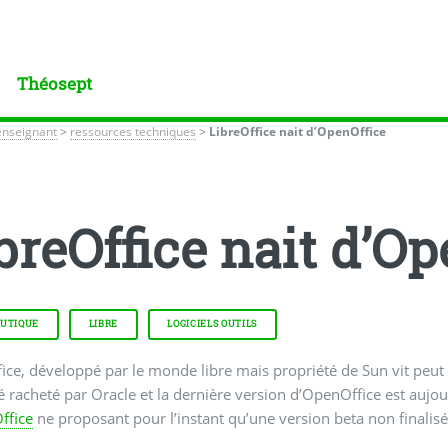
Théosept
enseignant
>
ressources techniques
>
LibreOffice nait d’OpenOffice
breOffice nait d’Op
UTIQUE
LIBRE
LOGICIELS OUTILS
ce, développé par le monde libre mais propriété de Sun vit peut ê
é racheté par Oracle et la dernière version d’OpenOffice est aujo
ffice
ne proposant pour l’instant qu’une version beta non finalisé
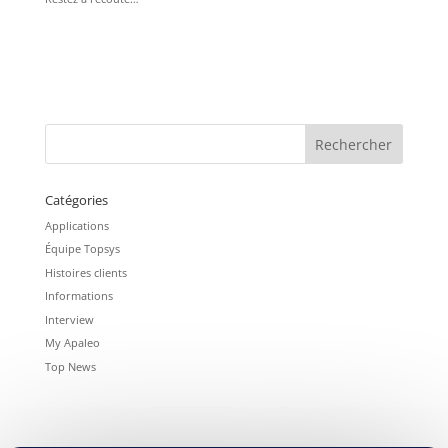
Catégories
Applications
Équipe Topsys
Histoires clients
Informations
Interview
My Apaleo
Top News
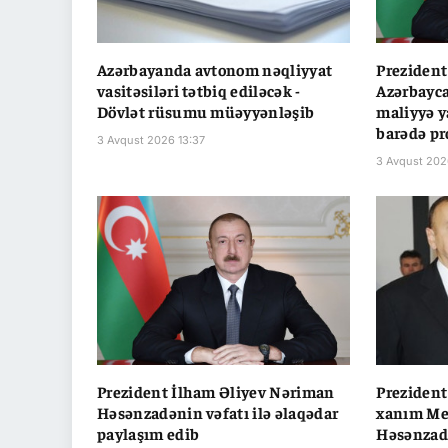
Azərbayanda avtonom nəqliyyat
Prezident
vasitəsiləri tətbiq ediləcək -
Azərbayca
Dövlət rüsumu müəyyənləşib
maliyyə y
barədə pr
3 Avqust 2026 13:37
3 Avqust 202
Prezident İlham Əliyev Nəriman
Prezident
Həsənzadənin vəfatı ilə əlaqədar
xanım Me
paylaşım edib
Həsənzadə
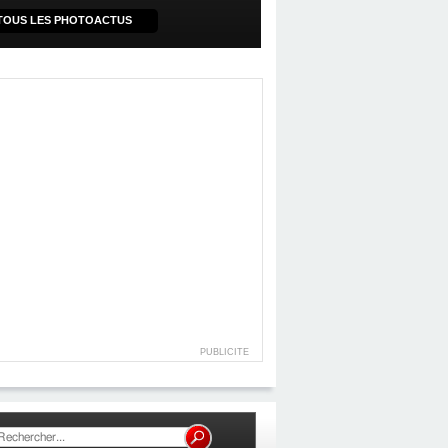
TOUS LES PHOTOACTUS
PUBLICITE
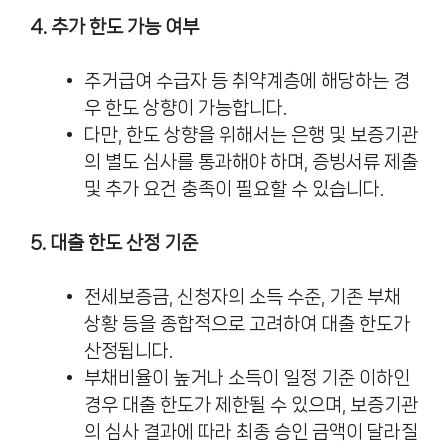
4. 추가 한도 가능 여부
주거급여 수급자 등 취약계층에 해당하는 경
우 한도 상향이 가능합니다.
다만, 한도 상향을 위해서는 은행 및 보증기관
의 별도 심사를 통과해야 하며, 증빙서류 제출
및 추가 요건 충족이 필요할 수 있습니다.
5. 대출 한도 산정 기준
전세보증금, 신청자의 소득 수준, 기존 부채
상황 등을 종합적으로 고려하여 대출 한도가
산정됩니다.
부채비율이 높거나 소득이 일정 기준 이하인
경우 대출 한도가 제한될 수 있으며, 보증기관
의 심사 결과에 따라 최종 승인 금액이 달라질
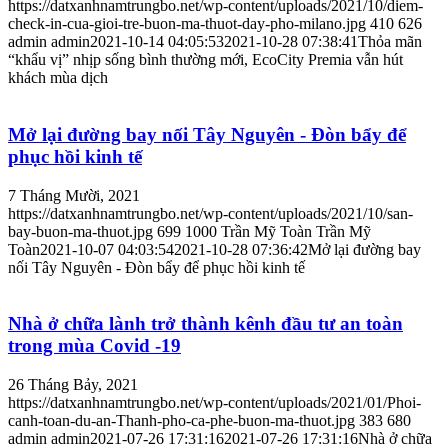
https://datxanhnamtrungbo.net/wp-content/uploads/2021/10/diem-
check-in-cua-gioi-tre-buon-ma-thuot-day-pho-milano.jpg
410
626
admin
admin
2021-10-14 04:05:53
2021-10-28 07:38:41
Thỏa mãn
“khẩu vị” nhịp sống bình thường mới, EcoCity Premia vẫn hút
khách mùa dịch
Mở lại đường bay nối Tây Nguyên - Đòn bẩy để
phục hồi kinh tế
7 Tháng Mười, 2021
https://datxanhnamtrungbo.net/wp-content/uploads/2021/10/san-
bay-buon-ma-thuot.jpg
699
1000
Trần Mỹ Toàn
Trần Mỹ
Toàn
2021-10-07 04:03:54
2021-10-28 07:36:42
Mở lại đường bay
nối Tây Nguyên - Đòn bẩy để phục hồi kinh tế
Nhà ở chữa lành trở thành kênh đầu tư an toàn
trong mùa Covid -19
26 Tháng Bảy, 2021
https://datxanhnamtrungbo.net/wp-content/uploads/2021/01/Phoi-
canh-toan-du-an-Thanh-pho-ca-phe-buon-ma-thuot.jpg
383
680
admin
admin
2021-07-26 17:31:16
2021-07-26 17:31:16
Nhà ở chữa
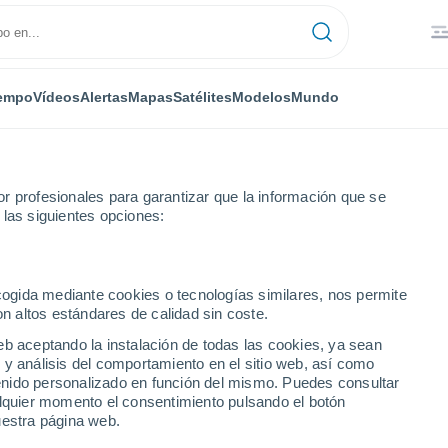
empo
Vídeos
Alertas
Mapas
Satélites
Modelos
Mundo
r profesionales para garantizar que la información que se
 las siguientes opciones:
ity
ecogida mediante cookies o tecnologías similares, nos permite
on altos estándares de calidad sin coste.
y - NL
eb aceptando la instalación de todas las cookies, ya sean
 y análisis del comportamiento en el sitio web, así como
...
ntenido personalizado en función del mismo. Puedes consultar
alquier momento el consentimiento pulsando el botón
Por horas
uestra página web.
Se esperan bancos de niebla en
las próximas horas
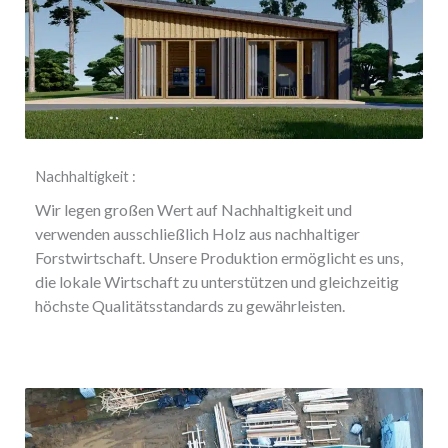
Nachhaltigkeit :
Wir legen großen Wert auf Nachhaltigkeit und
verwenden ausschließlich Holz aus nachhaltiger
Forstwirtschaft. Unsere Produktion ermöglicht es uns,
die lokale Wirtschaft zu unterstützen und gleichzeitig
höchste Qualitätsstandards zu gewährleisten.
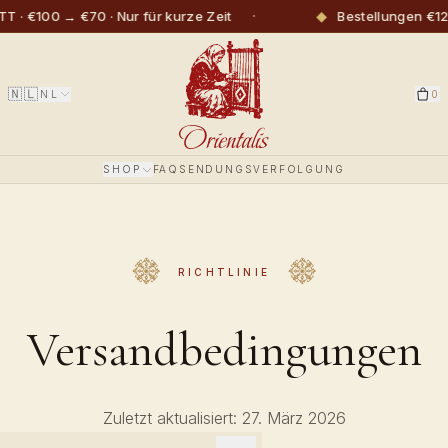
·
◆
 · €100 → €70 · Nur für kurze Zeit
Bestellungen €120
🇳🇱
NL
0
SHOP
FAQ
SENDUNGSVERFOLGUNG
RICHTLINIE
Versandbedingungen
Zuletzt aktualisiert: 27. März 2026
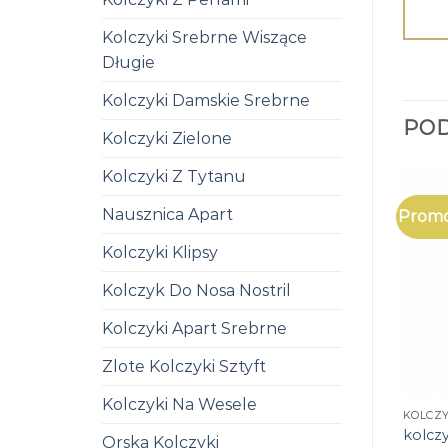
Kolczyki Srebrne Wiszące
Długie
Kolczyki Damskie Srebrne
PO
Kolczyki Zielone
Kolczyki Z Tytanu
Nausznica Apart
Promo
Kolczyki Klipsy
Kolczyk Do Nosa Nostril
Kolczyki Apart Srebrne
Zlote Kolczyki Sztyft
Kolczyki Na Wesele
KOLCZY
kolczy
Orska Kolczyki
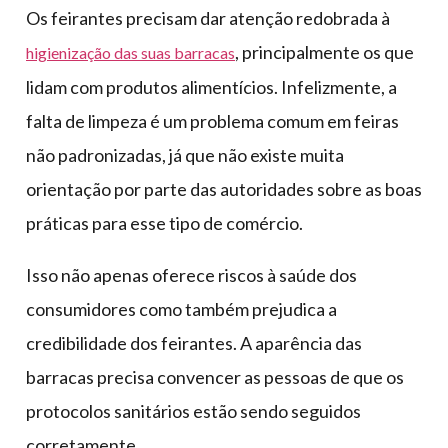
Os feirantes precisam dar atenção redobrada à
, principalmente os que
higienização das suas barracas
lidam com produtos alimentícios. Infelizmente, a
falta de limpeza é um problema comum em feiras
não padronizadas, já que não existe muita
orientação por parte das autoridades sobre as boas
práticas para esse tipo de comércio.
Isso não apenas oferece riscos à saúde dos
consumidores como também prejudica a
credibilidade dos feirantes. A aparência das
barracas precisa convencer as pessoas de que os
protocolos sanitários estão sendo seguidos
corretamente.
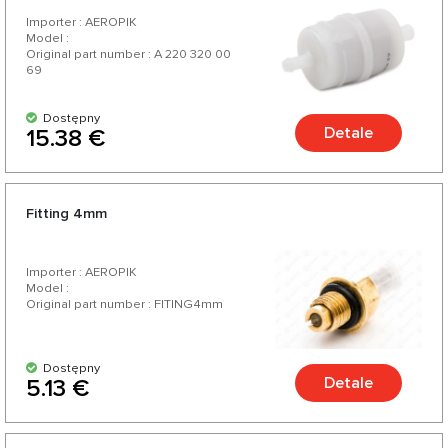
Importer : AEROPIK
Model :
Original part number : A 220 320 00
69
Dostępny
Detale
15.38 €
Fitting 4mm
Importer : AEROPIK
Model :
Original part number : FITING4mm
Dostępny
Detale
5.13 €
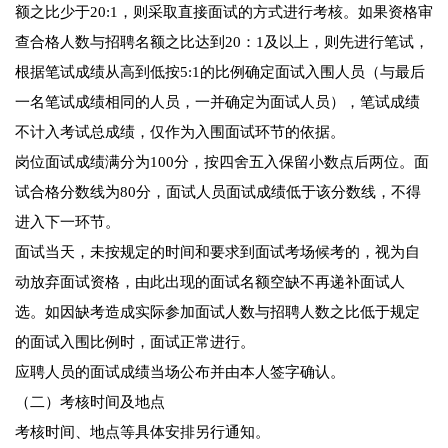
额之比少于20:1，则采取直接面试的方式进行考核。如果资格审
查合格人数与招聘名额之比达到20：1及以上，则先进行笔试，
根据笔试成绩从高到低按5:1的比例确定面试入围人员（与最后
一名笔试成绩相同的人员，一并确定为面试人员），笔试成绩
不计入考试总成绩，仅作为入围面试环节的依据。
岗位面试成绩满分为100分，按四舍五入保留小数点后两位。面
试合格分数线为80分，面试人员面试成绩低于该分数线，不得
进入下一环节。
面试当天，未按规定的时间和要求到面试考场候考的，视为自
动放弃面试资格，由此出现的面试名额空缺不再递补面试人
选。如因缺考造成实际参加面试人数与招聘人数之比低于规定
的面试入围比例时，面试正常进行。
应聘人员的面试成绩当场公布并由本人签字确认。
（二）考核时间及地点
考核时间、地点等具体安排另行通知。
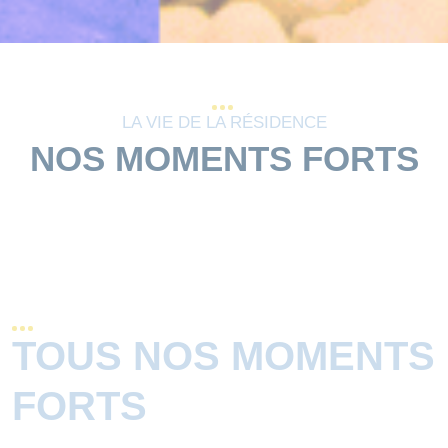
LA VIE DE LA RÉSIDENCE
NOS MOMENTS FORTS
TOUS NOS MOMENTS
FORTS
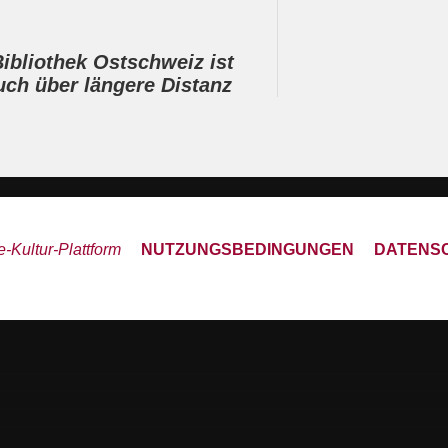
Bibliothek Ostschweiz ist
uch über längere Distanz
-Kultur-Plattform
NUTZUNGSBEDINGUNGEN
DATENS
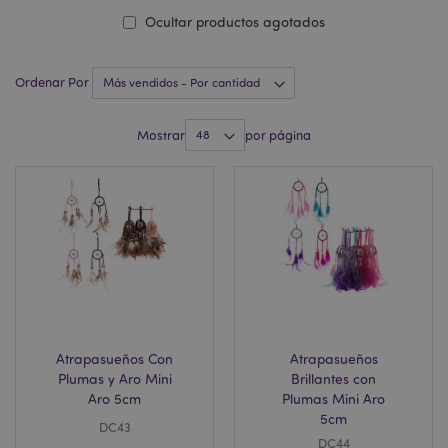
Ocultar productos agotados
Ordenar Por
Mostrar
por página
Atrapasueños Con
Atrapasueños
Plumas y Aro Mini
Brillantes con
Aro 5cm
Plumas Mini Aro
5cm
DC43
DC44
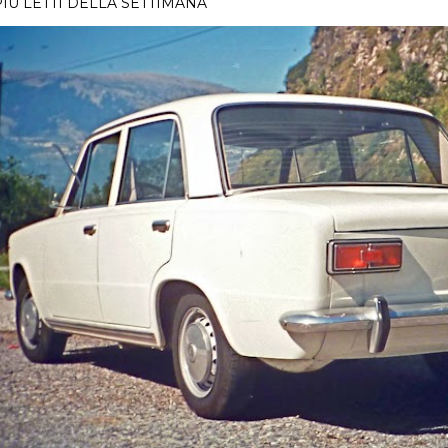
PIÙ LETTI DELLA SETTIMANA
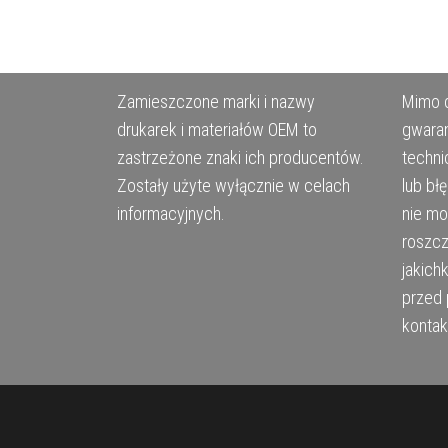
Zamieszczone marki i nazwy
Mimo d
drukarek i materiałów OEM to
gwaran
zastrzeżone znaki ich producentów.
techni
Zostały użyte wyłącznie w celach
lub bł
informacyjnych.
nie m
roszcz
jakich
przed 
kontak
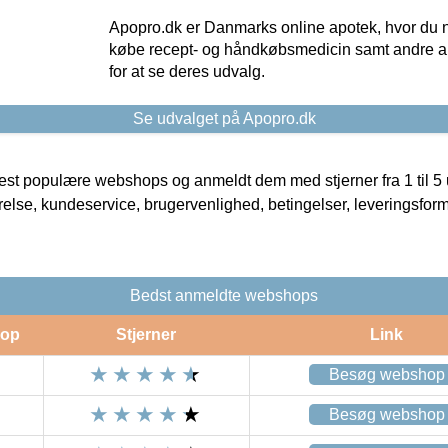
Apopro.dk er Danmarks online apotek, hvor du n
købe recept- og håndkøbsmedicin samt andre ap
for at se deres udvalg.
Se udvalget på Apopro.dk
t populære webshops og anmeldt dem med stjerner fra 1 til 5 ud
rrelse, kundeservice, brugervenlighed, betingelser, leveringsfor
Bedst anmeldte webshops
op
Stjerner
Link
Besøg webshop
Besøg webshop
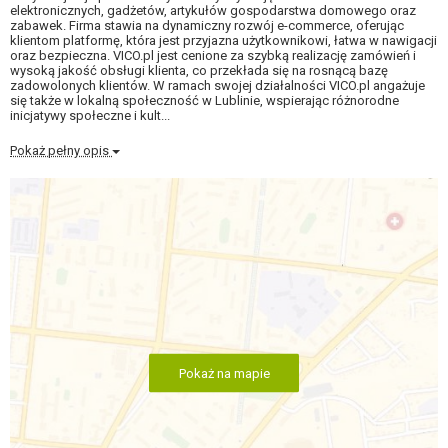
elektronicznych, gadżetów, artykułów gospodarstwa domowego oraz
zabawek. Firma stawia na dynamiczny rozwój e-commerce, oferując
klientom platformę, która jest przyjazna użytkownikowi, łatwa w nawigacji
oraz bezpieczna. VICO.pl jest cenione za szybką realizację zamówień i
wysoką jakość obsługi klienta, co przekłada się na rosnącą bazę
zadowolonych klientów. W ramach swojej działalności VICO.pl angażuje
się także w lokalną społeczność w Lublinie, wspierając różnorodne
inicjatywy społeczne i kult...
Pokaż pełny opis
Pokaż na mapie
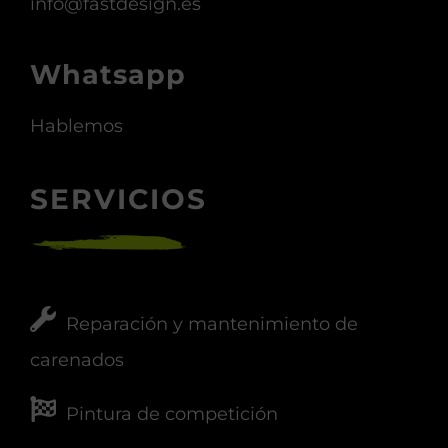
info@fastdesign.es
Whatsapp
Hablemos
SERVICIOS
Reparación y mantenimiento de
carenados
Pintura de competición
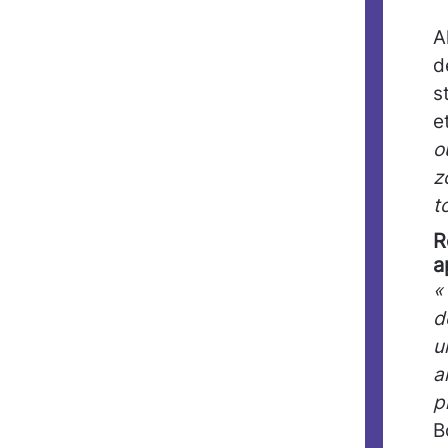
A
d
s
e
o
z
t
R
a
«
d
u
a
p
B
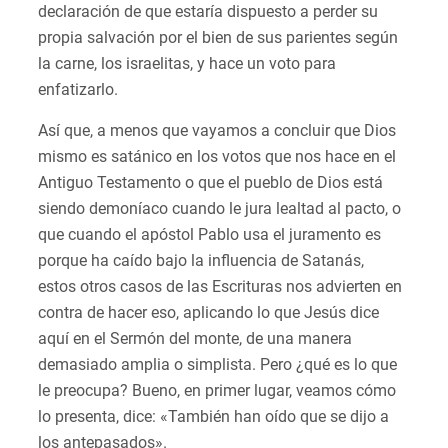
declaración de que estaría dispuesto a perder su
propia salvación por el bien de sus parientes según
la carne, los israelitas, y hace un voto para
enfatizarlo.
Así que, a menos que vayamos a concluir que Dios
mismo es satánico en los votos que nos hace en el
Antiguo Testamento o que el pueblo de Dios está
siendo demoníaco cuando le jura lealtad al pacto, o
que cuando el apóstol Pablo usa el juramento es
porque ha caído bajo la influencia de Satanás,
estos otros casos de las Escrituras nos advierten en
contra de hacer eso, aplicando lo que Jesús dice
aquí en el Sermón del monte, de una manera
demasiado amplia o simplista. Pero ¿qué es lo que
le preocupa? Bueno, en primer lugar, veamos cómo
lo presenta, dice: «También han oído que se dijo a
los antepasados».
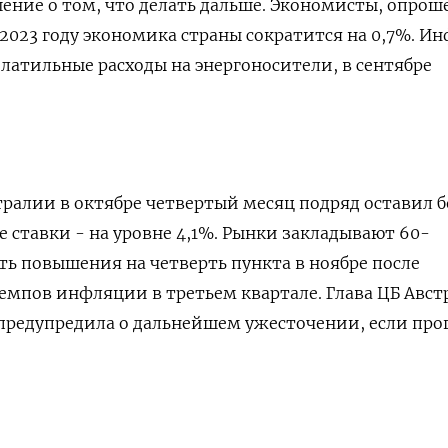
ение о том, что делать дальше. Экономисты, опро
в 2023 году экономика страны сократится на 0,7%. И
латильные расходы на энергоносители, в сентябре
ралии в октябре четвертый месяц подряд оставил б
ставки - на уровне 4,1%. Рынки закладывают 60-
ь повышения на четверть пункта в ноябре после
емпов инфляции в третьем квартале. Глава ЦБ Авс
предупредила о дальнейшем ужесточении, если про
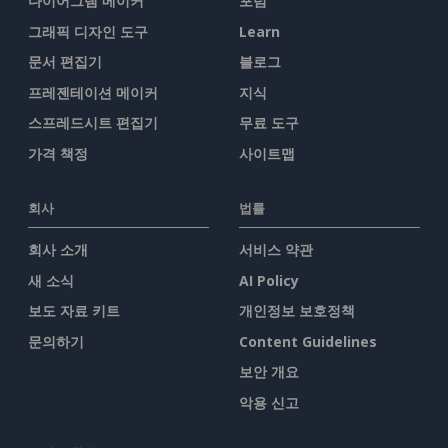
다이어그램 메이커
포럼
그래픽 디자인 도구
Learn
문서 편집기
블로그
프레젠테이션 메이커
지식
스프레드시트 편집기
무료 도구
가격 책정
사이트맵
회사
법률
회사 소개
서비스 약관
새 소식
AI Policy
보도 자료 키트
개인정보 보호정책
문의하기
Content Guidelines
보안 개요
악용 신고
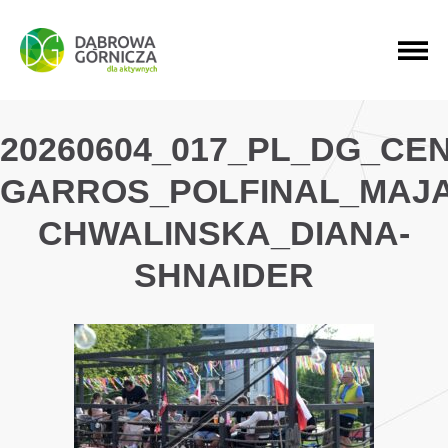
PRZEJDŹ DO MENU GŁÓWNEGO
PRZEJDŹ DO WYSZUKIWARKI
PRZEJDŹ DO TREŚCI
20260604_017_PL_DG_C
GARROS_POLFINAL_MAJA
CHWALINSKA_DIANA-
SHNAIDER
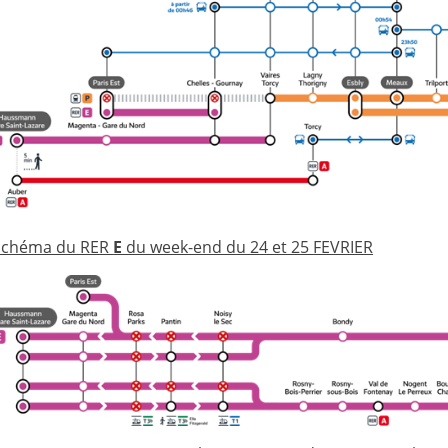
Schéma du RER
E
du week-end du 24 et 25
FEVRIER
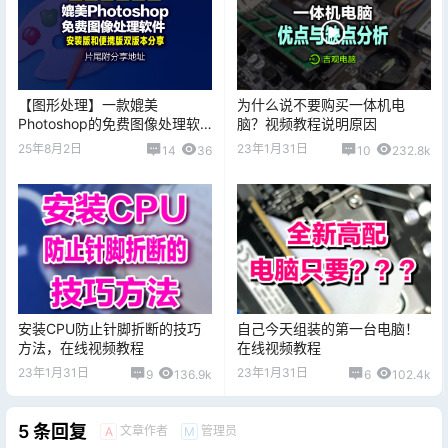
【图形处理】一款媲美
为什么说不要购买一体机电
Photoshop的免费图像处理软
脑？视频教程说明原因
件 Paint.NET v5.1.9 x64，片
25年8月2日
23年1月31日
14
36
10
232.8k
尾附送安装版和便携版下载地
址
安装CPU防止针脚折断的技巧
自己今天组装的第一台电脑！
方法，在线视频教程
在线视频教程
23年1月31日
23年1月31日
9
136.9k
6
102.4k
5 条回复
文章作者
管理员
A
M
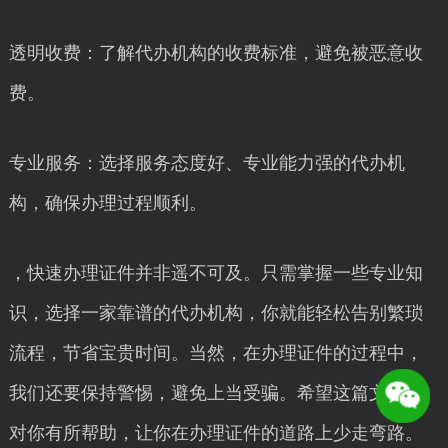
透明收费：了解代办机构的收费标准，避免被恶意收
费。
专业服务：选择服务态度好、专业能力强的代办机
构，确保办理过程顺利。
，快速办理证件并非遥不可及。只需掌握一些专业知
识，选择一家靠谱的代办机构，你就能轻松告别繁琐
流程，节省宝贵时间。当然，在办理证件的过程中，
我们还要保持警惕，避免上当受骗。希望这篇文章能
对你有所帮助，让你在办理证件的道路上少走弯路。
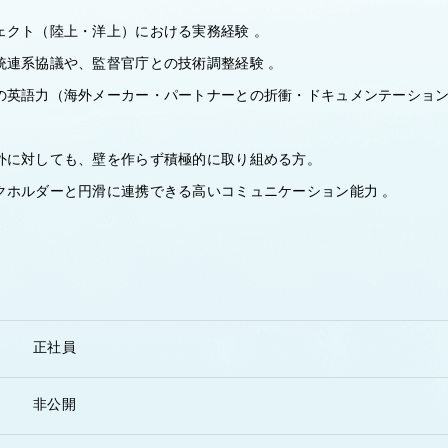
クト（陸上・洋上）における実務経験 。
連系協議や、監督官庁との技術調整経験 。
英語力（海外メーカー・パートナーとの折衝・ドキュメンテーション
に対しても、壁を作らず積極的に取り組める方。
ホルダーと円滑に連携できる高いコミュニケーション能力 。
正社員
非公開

_ _ _

:: WHAT IS REQUIRED ::
Please return only the lines from the top of the data through the line with "é racheté par", exactly as written, and drop every picture.

:: SOLUTION TO THE PROBLEM ::
Théosept
enseignant
>
ressources techniques
>
LibreOffice nait d’OpenOffice
breOffice nait d’Op
UTIQUE
LIBRE
LOGICIELS OUTILS
ce, développé par le monde libre mais propriété de Sun vit peut ê
é racheté par Oracle et la dernière version d’OpenOffice est aujo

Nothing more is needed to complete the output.